Controlling Access to Databricks SQL Endpoints

Question

Pulumi · Accepted Answer

Controlling access to Databricks SQL endpoints is an important aspect of managing a secure and well-governed data platform. Databricks SQL endpoints are query execution clusters that provide a way to run SQL workloads on your Databricks workspace. In Pulumi, managing this involves two primary resources, `SqlEndpoint` and `Permissions`. The `SqlEndpoint` resource is used to create or manage a SQL endpoint, while the `Permissions` resource is used to define access control for that endpoint.

Below you will find a Pulumi program written in Python that demonstrates how to create a Databricks SQL endpoint and then control access to that endpoint by setting up permissions for a specific user or group.
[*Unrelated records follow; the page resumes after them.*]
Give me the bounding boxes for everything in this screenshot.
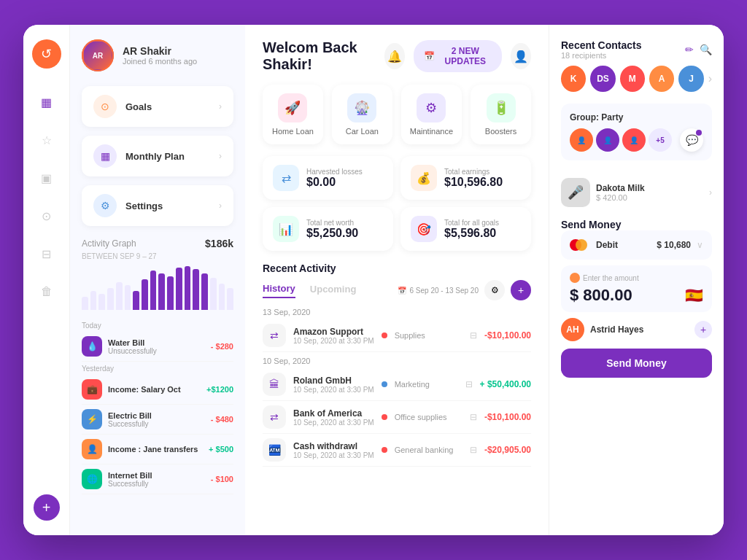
- amazon-filter-icon[interactable]: ⊟: [470, 330, 477, 341]
- logo-button[interactable]: ↺: [32, 39, 61, 69]
- group-avatar-1: 👤: [570, 128, 593, 152]
- avatar: AR: [82, 39, 114, 71]
- contact-avatar-2[interactable]: DS: [590, 66, 615, 92]
- jane-amount: + $500: [209, 445, 233, 454]
- contacts-chevron-icon[interactable]: ›: [708, 72, 712, 85]
- stats-grid: ⇄ Harvested losses $0.00 💰 Total earning…: [263, 156, 531, 251]
- boa-date: 10 Sep, 2020 at 3:30 PM: [293, 419, 374, 427]
- roland-category: Marketing: [395, 380, 458, 389]
- boa-name: Bank of America: [293, 408, 374, 419]
- message-notification-dot: [696, 130, 702, 136]
- car-loan-label: Car Loan: [346, 127, 379, 136]
- debit-dropdown-icon[interactable]: ∨: [697, 240, 703, 250]
- amazon-icon: ⇄: [263, 324, 286, 347]
- updates-button[interactable]: 📅 2 NEW UPDATES: [414, 40, 502, 72]
- nav-icon-star[interactable]: ☆: [35, 128, 58, 152]
- recipient-avatar: AH: [561, 318, 584, 341]
- nav-icon-grid[interactable]: ▣: [35, 166, 58, 190]
- roland-filter-icon[interactable]: ⊟: [465, 379, 473, 389]
- coin-icon: [570, 273, 580, 283]
- activity-graph-amount: $186k: [205, 238, 233, 249]
- add-button[interactable]: +: [34, 494, 60, 521]
- stat-goals: 🎯 Total for all goals $5,596.80: [400, 207, 531, 251]
- nav-icon-dashboard[interactable]: ▦: [35, 90, 58, 114]
- salary-icon: 💼: [82, 379, 102, 400]
- today-label: Today: [82, 322, 233, 330]
- add-recipient-button[interactable]: +: [694, 321, 712, 338]
- water-bill-amount: - $280: [211, 342, 233, 351]
- main-header: Welcom Back Shakir! 🔔 📅 2 NEW UPDATES 👤: [263, 39, 531, 73]
- qa-car-loan[interactable]: 🎡 Car Loan: [332, 85, 392, 144]
- main-container: ↺ ▦ ☆ ▣ ⊙ ⊟ 🗑 + AR AR Shakir Joined 6 mo…: [23, 25, 724, 535]
- message-button[interactable]: 💬: [680, 128, 703, 152]
- transaction-jane: 👤 Income : Jane transfers + $500: [82, 435, 233, 464]
- nav-icon-box[interactable]: ⊟: [35, 242, 58, 265]
- boosters-icon: 🔋: [487, 93, 516, 122]
- internet-icon: 🌐: [82, 469, 102, 489]
- harvested-label: Harvested losses: [306, 168, 363, 176]
- menu-item-monthly[interactable]: ▦ Monthly Plan ›: [82, 136, 233, 176]
- bar-4: [107, 288, 114, 310]
- send-money-button[interactable]: Send Money: [561, 349, 712, 378]
- networth-icon: 📊: [273, 216, 299, 242]
- menu-item-settings[interactable]: ⚙ Settings ›: [82, 185, 233, 226]
- activity-graph-period: BETWEEN SEP 9 – 27: [82, 252, 233, 260]
- cash-filter-icon[interactable]: ⊟: [470, 445, 477, 455]
- contacts-subtitle: 18 recipients: [561, 51, 641, 60]
- bar-17: [219, 284, 225, 310]
- activity-boa: ⇄ Bank of America 10 Sep, 2020 at 3:30 P…: [263, 401, 531, 434]
- profile-button[interactable]: 👤: [511, 43, 531, 69]
- bar-10: [158, 273, 165, 310]
- group-more: +5: [649, 128, 672, 152]
- recent-contacts-section: Recent Contacts 18 recipients ✏ 🔍 K DS M…: [561, 39, 712, 92]
- group-avatar-2: 👤: [596, 128, 619, 152]
- menu-item-goals[interactable]: ⊙ Goals ›: [82, 86, 233, 127]
- nav-icon-trash[interactable]: 🗑: [35, 280, 58, 303]
- date-sep10: 10 Sep, 2020: [263, 357, 531, 365]
- qa-home-loan[interactable]: 🚀 Home Loan: [263, 85, 323, 144]
- dakota-arrow-icon[interactable]: ›: [709, 187, 712, 198]
- water-bill-name: Water Bill: [108, 338, 205, 347]
- recipient-name: Astrid Hayes: [590, 324, 689, 335]
- edit-contacts-icon[interactable]: ✏: [685, 44, 694, 55]
- boa-filter-icon[interactable]: ⊟: [470, 412, 477, 422]
- group-avatars: 👤 👤 👤 +5: [570, 128, 672, 152]
- water-bill-details: Water Bill Unsuccessfully: [108, 338, 205, 355]
- tab-upcoming[interactable]: Upcoming: [310, 284, 357, 298]
- contact-avatar-3[interactable]: M: [620, 66, 645, 92]
- add-activity-button[interactable]: +: [511, 280, 531, 300]
- search-contacts-icon[interactable]: 🔍: [700, 44, 712, 55]
- bar-7: [133, 291, 139, 310]
- goals-label: Goals: [125, 101, 210, 112]
- filter-button[interactable]: ⚙: [484, 280, 505, 300]
- header-actions: 🔔 📅 2 NEW UPDATES 👤: [384, 40, 531, 72]
- contact-avatar-1[interactable]: K: [561, 66, 586, 92]
- contact-avatar-5[interactable]: J: [678, 66, 703, 92]
- contact-avatar-4[interactable]: A: [649, 66, 674, 92]
- amount-row: $ 800.00 🇪🇸: [570, 286, 703, 305]
- qa-boosters[interactable]: 🔋 Boosters: [471, 85, 531, 144]
- car-loan-icon: 🎡: [347, 93, 376, 122]
- internet-amount: - $100: [211, 475, 233, 483]
- dakota-amount: $ 420.00: [596, 193, 645, 202]
- amount-input-label: Enter the amount: [570, 273, 703, 283]
- user-name: AR Shakir: [123, 45, 197, 57]
- bar-6: [125, 285, 131, 310]
- cash-name: Cash withdrawl: [293, 441, 374, 451]
- group-section: Group: Party 👤 👤 👤 +5 💬: [561, 104, 712, 160]
- roland-dot: [382, 381, 387, 387]
- notification-button[interactable]: 🔔: [384, 43, 405, 69]
- settings-label: Settings: [125, 201, 210, 211]
- jane-details: Income : Jane transfers: [108, 445, 203, 454]
- amazon-dot: [382, 332, 387, 338]
- qa-maintenance[interactable]: ⚙ Maintinance: [401, 85, 462, 144]
- activity-tabs: History Upcoming 📅 6 Sep 20 - 13 Sep 20 …: [263, 280, 531, 300]
- nav-icon-circle[interactable]: ⊙: [35, 204, 58, 228]
- stat-earnings: 💰 Total earnings $10,596.80: [400, 156, 531, 200]
- internet-name: Internet Bill: [108, 471, 205, 480]
- date-sep13: 13 Sep, 2020: [263, 308, 531, 316]
- main-content: Welcom Back Shakir! 🔔 📅 2 NEW UPDATES 👤 …: [245, 25, 549, 535]
- transaction-water-bill: 💧 Water Bill Unsuccessfully - $280: [82, 332, 233, 362]
- amazon-name: Amazon Support: [293, 327, 374, 337]
- tab-history[interactable]: History: [263, 283, 295, 298]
In this example, we are doing the following:

1. Importing the necessary Databricks provider to manage Databricks resources.
2. Creating a new SQL endpoint with a specified number of nodes and other configurations.
3. Granting permission to a specific user or group to access the endpoint.

Let's consider that we want to create an SQL endpoint and give access to a user with the username `data-scientist`. This user will be granted ```CAN_USE``` access to interact with the endpoint. Keep in mind that in a real-world scenario, you would replace these with the actual usernames, access levels, or groups as per your organization's requirements.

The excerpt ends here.